Romance on Psalm 137

St. John of the Cross wrote this in response to Psalm 137. My friend Frank sent it to me in response to a post I wrote on artifacts at the British Museum. There is a longing-for-home in this poem which speaks to my uprooted soul, although I am confused as to which home it is for which I am longing.
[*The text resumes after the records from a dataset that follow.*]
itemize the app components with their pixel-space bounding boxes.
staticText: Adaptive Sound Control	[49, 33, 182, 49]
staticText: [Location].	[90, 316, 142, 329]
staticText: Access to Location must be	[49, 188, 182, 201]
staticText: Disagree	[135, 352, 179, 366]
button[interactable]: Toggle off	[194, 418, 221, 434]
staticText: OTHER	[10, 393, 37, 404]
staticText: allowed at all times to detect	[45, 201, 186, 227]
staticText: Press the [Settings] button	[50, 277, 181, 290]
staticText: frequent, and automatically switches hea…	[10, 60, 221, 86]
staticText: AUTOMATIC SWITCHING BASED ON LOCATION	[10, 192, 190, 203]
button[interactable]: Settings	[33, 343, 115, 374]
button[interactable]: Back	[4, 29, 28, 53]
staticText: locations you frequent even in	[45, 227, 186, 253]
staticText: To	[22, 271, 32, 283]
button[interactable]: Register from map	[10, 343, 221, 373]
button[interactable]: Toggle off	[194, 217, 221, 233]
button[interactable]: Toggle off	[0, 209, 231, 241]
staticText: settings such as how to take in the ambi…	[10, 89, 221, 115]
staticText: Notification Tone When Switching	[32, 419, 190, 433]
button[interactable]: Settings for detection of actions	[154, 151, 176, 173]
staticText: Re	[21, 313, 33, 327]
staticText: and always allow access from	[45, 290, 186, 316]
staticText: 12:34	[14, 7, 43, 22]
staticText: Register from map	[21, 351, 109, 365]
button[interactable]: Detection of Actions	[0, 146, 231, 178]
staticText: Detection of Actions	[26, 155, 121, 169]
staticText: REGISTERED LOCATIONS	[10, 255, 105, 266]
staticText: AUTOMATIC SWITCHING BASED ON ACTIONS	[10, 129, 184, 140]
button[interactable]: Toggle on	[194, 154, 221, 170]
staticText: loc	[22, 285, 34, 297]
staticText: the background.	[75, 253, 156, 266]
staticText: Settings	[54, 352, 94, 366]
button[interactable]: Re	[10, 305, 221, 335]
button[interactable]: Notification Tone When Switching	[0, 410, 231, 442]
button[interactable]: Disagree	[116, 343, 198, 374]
Perhaps it's Home-with-a-capital-H that this poem speaks of, longed for in some way by all creatures.

By the rivers
of Babylon
I sat down weeping,
there on the ground.
And remembering you,
O Zion, whom I loved,
in that sweet memory
I wept even more.
I took off my feastday clothes
and put on my working ones;
I hung on the green willows
all the joy I had in song,
putting it aside for that
which I hoped for in you.
There love wounded me
and took away my heart.
I begged love to kill me
since it had so wounded me;
I threw myself in its fire
knowing it burned,
excusing now the young bird
that would die in the fire.
I was dying in myself,
breathing in you alone.
I died within myself for you
and for you I revived,
because the memory of you
gave life and took it away.
The strangers among whom
I was captive rejoiced;
they asked me to sing
what I sang in Zion:
Sing us a song from Zion,
let's hear how it sounds.
I said: How can I sing,
in a strange land where I weep
for Zion, sing of the happiness
that I had there?
I would be forgetting her
if I rejoiced in a strange land.
May the tongue I speak with
cling to my palate
if I forget you
in this land where I am.
Zion, by the green branches
Babylon holds out to me,
may my right hand be forgotten
(that I so loved when home in you)
if I do not remember you,
my greatest joy,
or celebrate one feastday,
or feast at all without you.
O Daughter of Babylon,
miserable and wretched!
Blessed is he
in whom I have trusted,
for he will punish you
as you have me;
and he will gather his little ones
and me, who wept because of you,
at the rock who is Christ
for whom I abandoned you.

EDITED TO ADD: The only part of the poem that rubs me the wrong way is that Babylon is personified as a "daughter" whom the poet asks God to punish. However, I do not hold this against St. John -- he was in a long line of saints and theologians who personfied Babylon as a female -- and I hope you don't either.